Counterexample-Guided Learning of Monotonic Neural Networks
This addresses the need for domain-specific constraints like monotonicity in deep learning models for real-world applications, offering a novel enforcement method without restricting the hypothesis space.
The paper tackles the problem of enforcing monotonicity constraints in neural networks, developing a counterexample-guided technique that provably ensures monotonicity at prediction time and uses it as an inductive bias during training, achieving state-of-the-art results on real-world datasets.
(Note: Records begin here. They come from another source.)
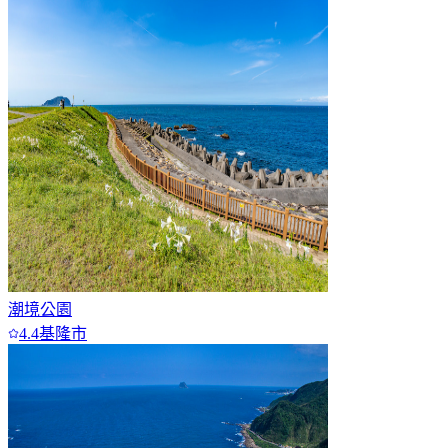
潮境公園
4.4
基隆市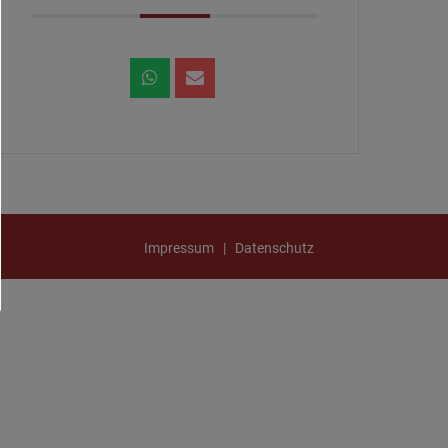
Impressum | Datenschutz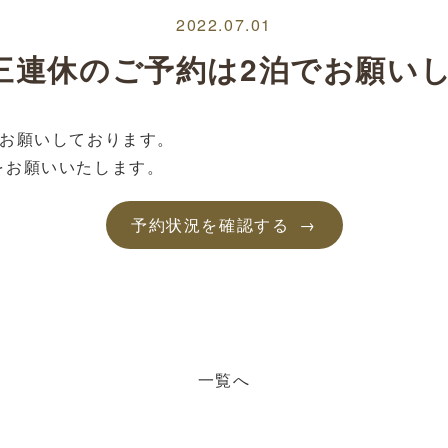
2022.07.01
の三連休のご予約は2泊でお願い
をお願いしております。
をお願いいたします。
予約状況を確認する
一覧へ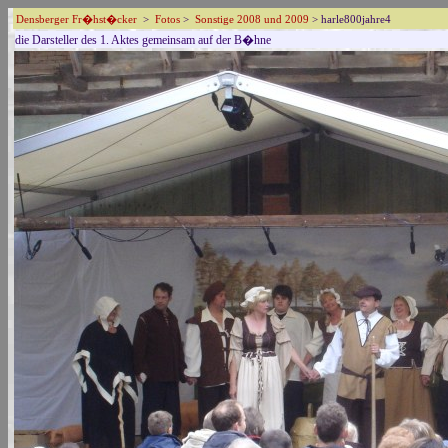
Densberger Fr�hst�cker
>
Fotos
>
Sonstige 2008 und 2009
> harle800jahre4
die Darsteller des 1. Aktes gemeinsam auf der B�hne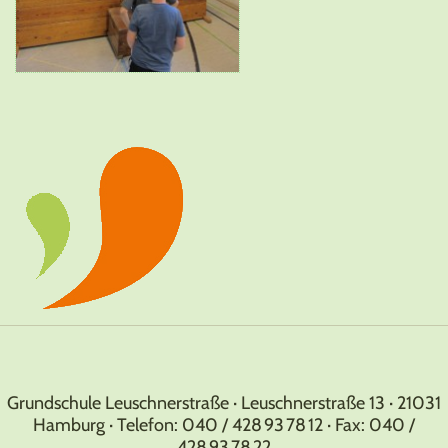
Grundschule Leuschnerstraße · Leuschnerstraße 13 · 21031
Hamburg · Telefon: 040 / 428 93 78 12 · Fax: 040 /
428 93 78 22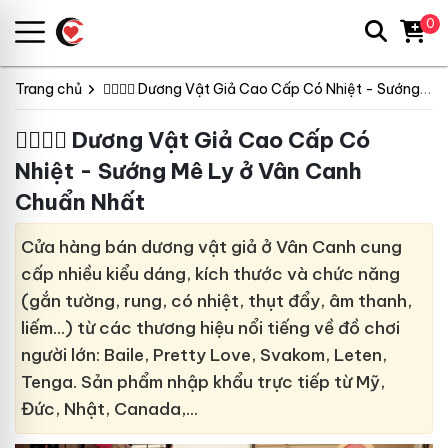
0
Trang chủ
👩‍❤️‍💋‍👨 Dương Vật Giả Cao Cấp Có Nhiệt - Sướng Mê Ly
👩‍❤️‍💋‍👨 Dương Vật Giả Cao Cấp Có
Nhiệt - Sướng Mê Ly ở Vân Canh
Chuẩn Nhất
Cửa hàng bán dương vật giả ở Vân Canh cung
cấp nhiều kiểu dáng, kích thước và chức năng
(gắn tường, rung, có nhiệt, thụt đẩy, âm thanh,
liếm…) từ các thương hiệu nổi tiếng về đồ chơi
người lớn: Baile, Pretty Love, Svakom, Leten,
Tenga. Sản phẩm nhập khẩu trực tiếp từ Mỹ,
Đức, Nhật, Canada,…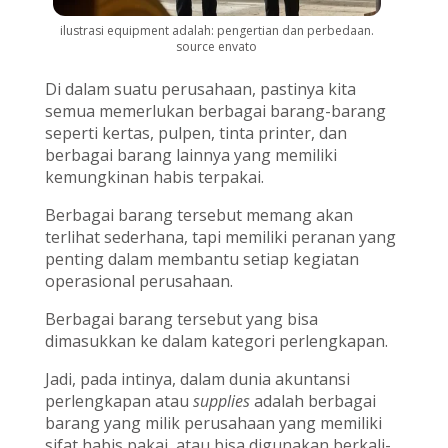
ilustrasi equipment adalah: pengertian dan perbedaan.
source envato
Di dalam suatu perusahaan, pastinya kita
semua memerlukan berbagai barang-barang
seperti kertas, pulpen, tinta printer, dan
berbagai barang lainnya yang memiliki
kemungkinan habis terpakai.
Berbagai barang tersebut memang akan
terlihat sederhana, tapi memiliki peranan yang
penting dalam membantu setiap kegiatan
operasional perusahaan.
Berbagai barang tersebut yang bisa
dimasukkan ke dalam kategori perlengkapan.
Jadi, pada intinya, dalam dunia akuntansi
perlengkapan atau
supplies
adalah berbagai
barang yang milik perusahaan yang memiliki
sifat habis pakai, atau bisa digunakan berkali-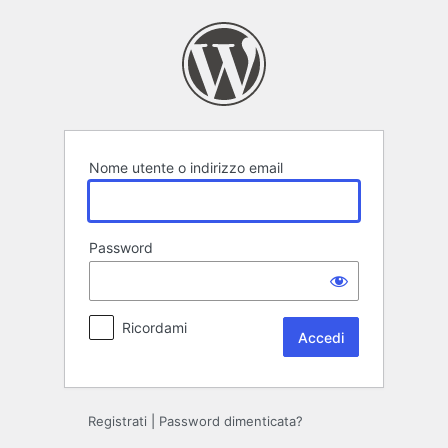
Accedi
Nome utente o indirizzo email
Password
Ricordami
Registrati
|
Password dimenticata?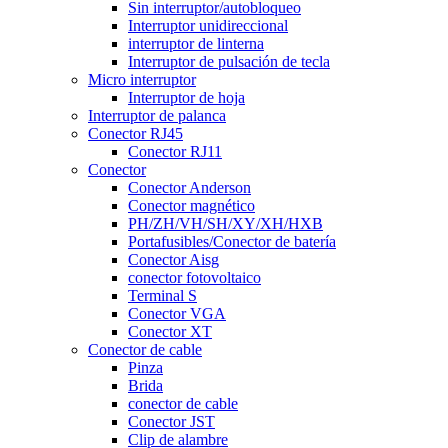
Sin interruptor/autobloqueo
Interruptor unidireccional
interruptor de linterna
Interruptor de pulsación de tecla
Micro interruptor
Interruptor de hoja
Interruptor de palanca
Conector RJ45
Conector RJ11
Conector
Conector Anderson
Conector magnético
PH/ZH/VH/SH/XY/XH/HXB
Portafusibles/Conector de batería
Conector Aisg
conector fotovoltaico
Terminal S
Conector VGA
Conector XT
Conector de cable
Pinza
Brida
conector de cable
Conector JST
Clip de alambre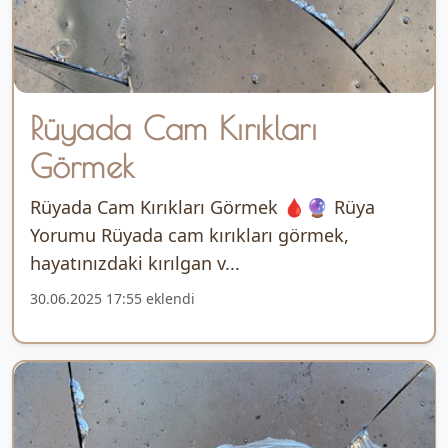
Rüyada Cam Kırıkları
Görmek
Rüyada Cam Kırıkları Görmek 🩸🔮 Rüya
Yorumu Rüyada cam kırıkları görmek,
hayatınızdaki kırılgan v...
30.06.2025 17:55 eklendi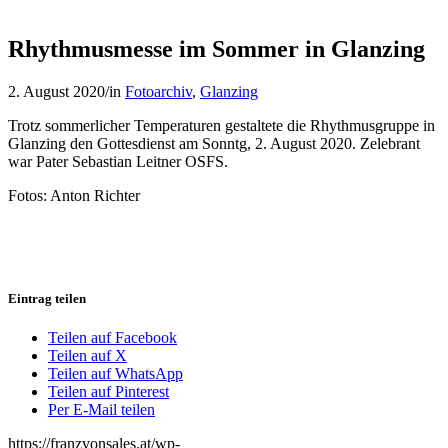
Rhythmusmesse im Sommer in Glanzing
2. August 2020
/
in
Fotoarchiv
,
Glanzing
Trotz sommerlicher Temperaturen gestaltete die Rhythmusgruppe in
Glanzing den Gottesdienst am Sonntg, 2. August 2020. Zelebrant
war Pater Sebastian Leitner OSFS.
Fotos: Anton Richter
Eintrag teilen
Teilen auf Facebook
Teilen auf X
Teilen auf WhatsApp
Teilen auf Pinterest
Per E-Mail teilen
https://franzvonsales.at/wp-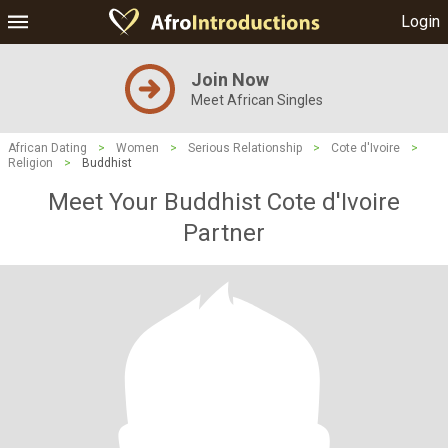
Login
Join Now
Meet African Singles
African Dating
>
Women
>
Serious Relationship
>
Cote d'Ivoire
>
Religion
>
Buddhist
Meet Your Buddhist Cote d'Ivoire
Partner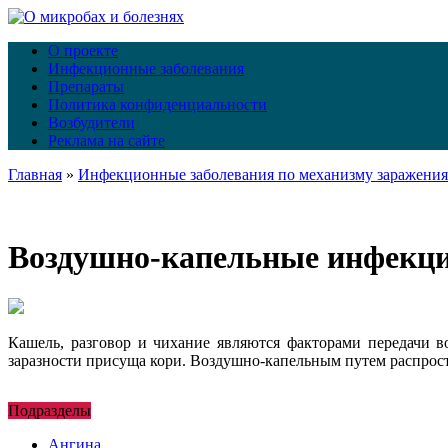
О проекте
Инфекционные заболевания
Препараты
Политика конфиденциальности
Возбудители
Реклама на сайте
Главная
»
Инфекционные заболевания по механизму заражения
Воздушно-капельные инфекц
Кашель, разговор и чихание являются факторами передачи 
заразности присуща кори. Воздушно-капельным путем распрос
Подразделы
Ангина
The widespread adoption of deep learning is often attributed to its automatic feature construction with minimal inductive bias. However, in many real-world tasks, the learned function is intended to satisfy domain-specific constraints. We focus on monotonicity constraints, which are common and require that the function's output increases with increasing values of specific input features. We develop a counterexample-guided technique to provably enforce monotonicity constraints at prediction time. Additionally, we propose a technique to use monotonicity as an inductive bias for deep learning. It works by iteratively incorporating monotonicity counterexamples in the learning process. Contrary to prior work in monotonic learning, we target general ReLU neural networks and do not further restrict the hypothesis space. We have implemented these techniques in a tool called COMET. Experiments on real-world datasets demonstrate that our approach achieves state-of-the-art results compared to existing monotonic learners, and can improve the model quality compared to those that were trained without taking monotonicity constraints into account.